Hey my Brother I’m not sure how much semen your partner needs lol If it’s not an erection problem I’m not sure what the issue is? If it’s what my poor country bumpkin mind is thinking you have a partner that is very interesting to say the least

----------


## GGTop

> If, as you said, your intent of coming here is to avoid seeing a fertility specialist, you are in the wrong place. People here provide, mainly, anecdotal information based on their personal experiences. It should not be instead of seeing an actual doctor. 
> 
> Now, I have tried to raise my ejaculation amount using a decently documented method but it did nothing for me. Feel free to try it as your mileage may vary. You can find it here: https://forums.steroid.com/training-...ml#post7533584


Cheers, rep'ed too 




> Hey my Brother I’m not sure how much semen your partner needs lol If it’s not an erection problem I’m not sure what the issue is? If it’s what my poor country bumpkin mind is thinking you have a partner that is very interesting to say the least


Haha .. well she's a bit of a Slut but I love her this way

----------


## Dgs59

> You are wrong. Hypospermia is the result of a small orgasm given that an orgasm is measured by how much you actually ejaculate just to correct you on that matter since you dont seem to know how that works


I understand that, I was talking about sperm count (not the sperm quantity)  :Smilie:

----------


## GGTop

> I understand that, I was talking about sperm count (not the sperm quantity)


Sperm count is good, 




> Keep hydrated.
> 
> Abstain for a few days.
> 
> Maybe try HMG instead of HCG .
> 
> Get your prostate checked.
> 
> Edge.
> ...


Got the prostate checked out, all good there too, .. I got myself *Semenax* that is if taken a whole month, it can produce a fair quantity of sperm so let's see, I should get it tomorrow ..

Also rep'ed

----------


## almostgone

> I just finished a Clomid cycle and it looks like it's gone worst than before, am more concerned about quantity because it's the quantity you are delivering that will say how long you are orgasming for ..

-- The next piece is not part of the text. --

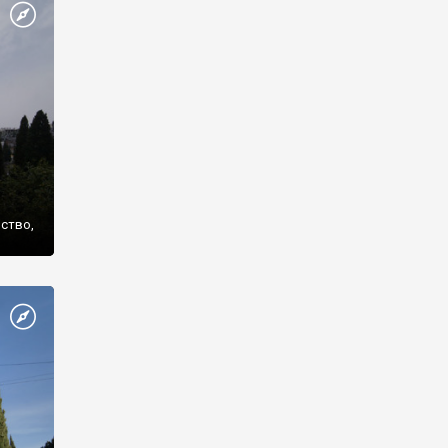
же
нство,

Hmmm, Clomid always increased the volume produced when I used it. Hope the product your looking at will give you the results you are looking for

----------


## amindzeye

Reading through this got me wondering.. If one is sterile, then HCG isn't even necessary then? PCT would only be necessary if I wasn't planning on blasting and cruising, and didn't want my natural levels to be affected.

----------


## amindzeye

I guess the only concern at that point would be a change of mind on being self conscious about small testicles, and weighing the pros and cons of, if being on TRT is worth a chunk of ones life being in top form.

----------


## Mooseman33

there is a pain of shutting down.

not just ur nuts shrinking.

what are ur stats buddy? 

and follow what AG said, get hormone panel done

----------


## GGTop

> there is a pain of shutting down.
> 
> not just ur nuts shrinking.
> 
> what are ur stats buddy? 
> 
> and follow what AG said, get hormone panel done


Stats like physical stats ? 6' 184lbs
I'll go next week perform an hormonal checkup def

----------


## GGTop

Also been taking *Semenax* since June 24 and today is July 3rd so in 9 full days of taking it, I was able to shoot a decent load on the 8th day, *Semenax* does work when the minimal waiting time is 2 weeks for producing a good amount. Good stuff !!

----------


## Frank777

If you see any difference before and after taking the medication, I'd recommend seeing a doctor. Maybe you need to correct the dose that will work exactly for you, maybe you faced a problem of side effects. If it was ED, it wouldn't work fine (I know what I'm talking about as I had ED caused by stress and had to buy Viagra online, and I couldn't believe it as I was only 32).

----------


## GGTop

> This post seems a little reppy, like maybe you are pushing the product. Most of us here have seen enough snake oil...
> 
> I'm betting that what did the job for you is the abstaining, not the product. You likely wasted your money. There may be one or two effective compounds in a combo product like this, but most of it is probably just filler.
> 
> As always, this is just one man's opinion and I certainly could be mistaken.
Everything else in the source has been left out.